Split your data based on its characteristics:
- Regular SQL tables:
orders,users,payments— fixed structure, needs JOINs, needs full transactional integrity. - Document Collections:
products,product_reviews,user_preferences— schema varies by type, no complex JOINs needed.
Within the same MySQL Shell session, mixing SQL and the Document API is completely seamless:
// SQL for orders (relational — needs JOINs)
session.sql(`
SELECT o.id, o.total, u.email
FROM orders o
JOIN users u ON o.user_id = u.id
WHERE o.status = 'pending'
`).execute();
// Document API for product catalog (flexible schema)
var catalog = session.getSchema('product_catalog');
catalog.getCollection('products')
.find("in_stock = true")
.limit(20)
.execute();
Practical Notes to Keep in Mind
- Port 33060: X Protocol uses a dedicated port. Verify it with
SHOW VARIABLES LIKE 'mysqlx_port'. Remember to open your firewall if the app server is on a different machine. - Document ID: MySQL auto-generates a
_idas a 28-character string (not an ObjectId like MongoDB).

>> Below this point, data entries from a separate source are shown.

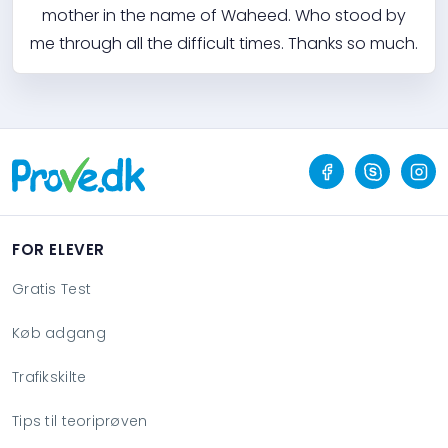
mother in the name of Waheed. Who stood by
me through all the difficult times. Thanks so much.
FOR ELEVER
Gratis Test
Køb adgang
Trafikskilte
Tips til teoriprøven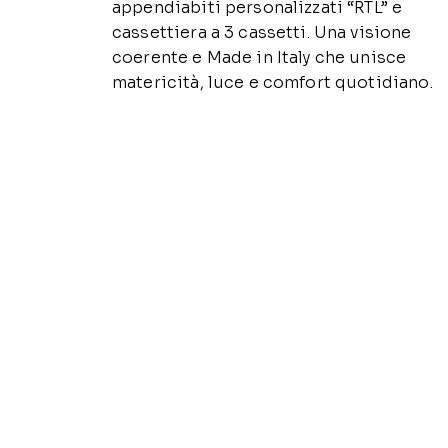
appendiabiti personalizzati “RTL” e
cassettiera a 3 cassetti. Una visione
coerente e Made in Italy che unisce
matericità, luce e comfort quotidiano.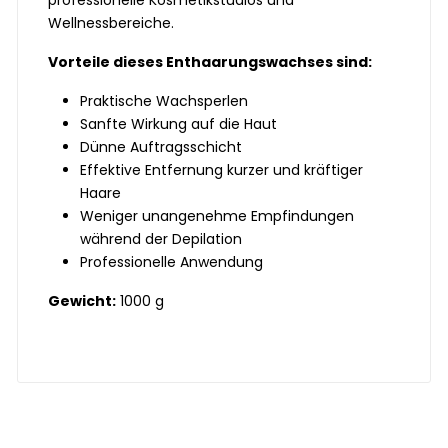
Wellnessbereiche.
Vorteile dieses Enthaarungswachses sind:
Praktische Wachsperlen
Sanfte Wirkung auf die Haut
Dünne Auftragsschicht
Effektive Entfernung kurzer und kräftiger
Haare
Weniger unangenehme Empfindungen
während der Depilation
Professionelle Anwendung
Gewicht:
1000 g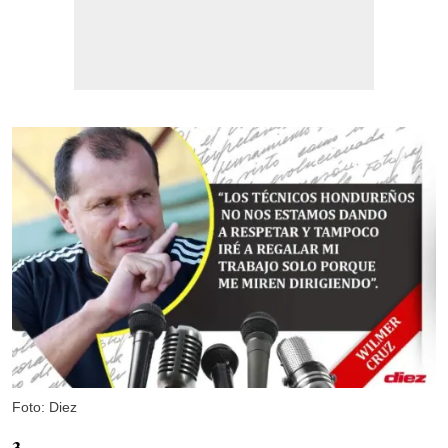
Foto: Diez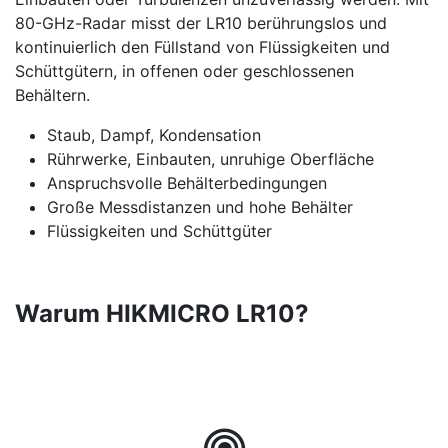
80-GHz-Radar misst der LR10 berührungslos und
kontinuierlich den Füllstand von Flüssigkeiten und
Schüttgütern, in offenen oder geschlossenen
Behältern.
Staub, Dampf, Kondensation
Rührwerke, Einbauten, unruhige Oberfläche
Anspruchsvolle Behälterbedingungen
Große Messdistanzen und hohe Behälter
Flüssigkeiten und Schüttgüter
Warum HIKMICRO LR10?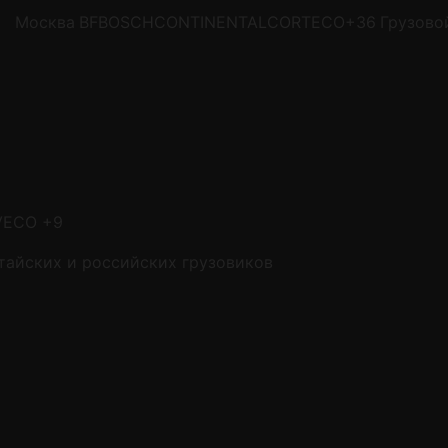
Москва
BF
BOSCH
CONTINENTAL
CORTECO
+36
Грузово
VECO
+9
тайских и российских грузовиков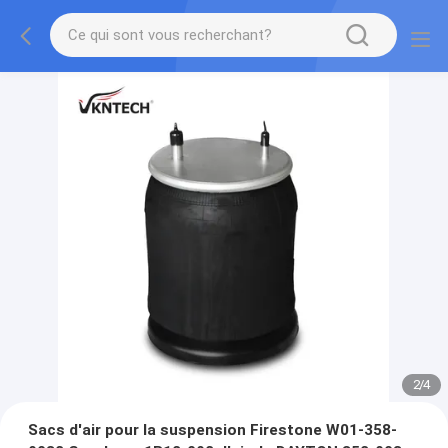
2
/
4
Sacs d'air pour la suspension Firestone W01-358-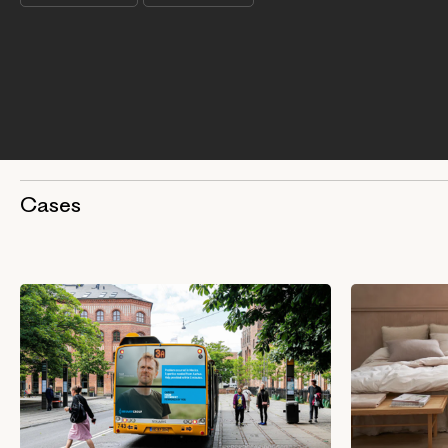
Cases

You can set your own ID when adding a document if you prefer. - Transactions: X DevAPI supports full transactions —
session.startTransaction()→session.commit(). This is a significant advantage over MongoDB when you need ACID across multiple collections. - Backup/monitoring: Shared with your existing MySQL setup — mysqldump, xtrabackup, and the Prometheus MySQL exporter all work as normal, no additional configuration needed.

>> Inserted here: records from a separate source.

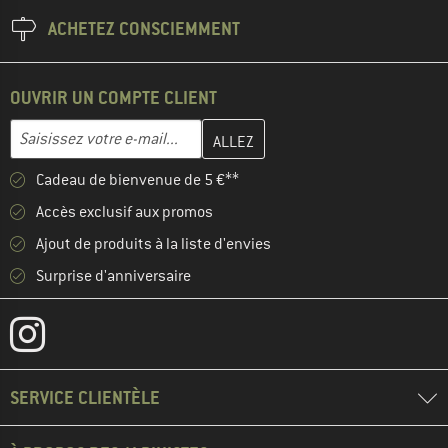
ACHETEZ CONSCIEMMENT
OUVRIR UN COMPTE CLIENT
Entrez votre adresse e-mail ici et créez votre compte client à la 
Adresse e-mail
Cadeau de bienvenue de 5 €**
Accès exclusif aux promos
Ajout de produits à la liste d'envies
Surprise d'anniversaire
SERVICE CLIENTÈLE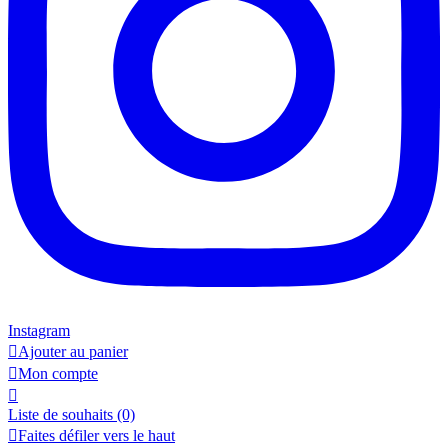
Instagram

Ajouter au panier

Mon compte

Liste de souhaits
(0)

Faites défiler vers le haut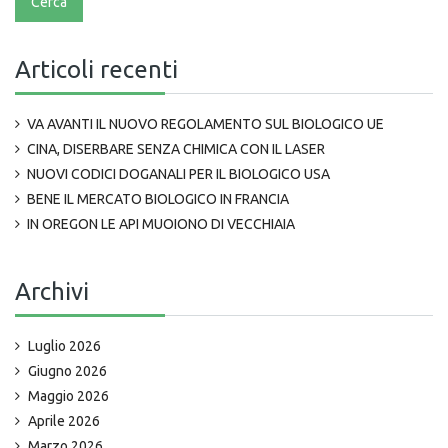
Articoli recenti
VA AVANTI IL NUOVO REGOLAMENTO SUL BIOLOGICO UE
CINA, DISERBARE SENZA CHIMICA CON IL LASER
NUOVI CODICI DOGANALI PER IL BIOLOGICO USA
BENE IL MERCATO BIOLOGICO IN FRANCIA
IN OREGON LE API MUOIONO DI VECCHIAIA
Archivi
Luglio 2026
Giugno 2026
Maggio 2026
Aprile 2026
Marzo 2026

What I found most convenient after switching to this approach: no extra infrastructure to maintain, no new query language to learn from scratch, and the team already knew MySQL — they just needed to pick up the X DevAPI syntax. As the data grows and optimization becomes necessary, you’re working with familiar tools instead of debugging two separate systems side by side.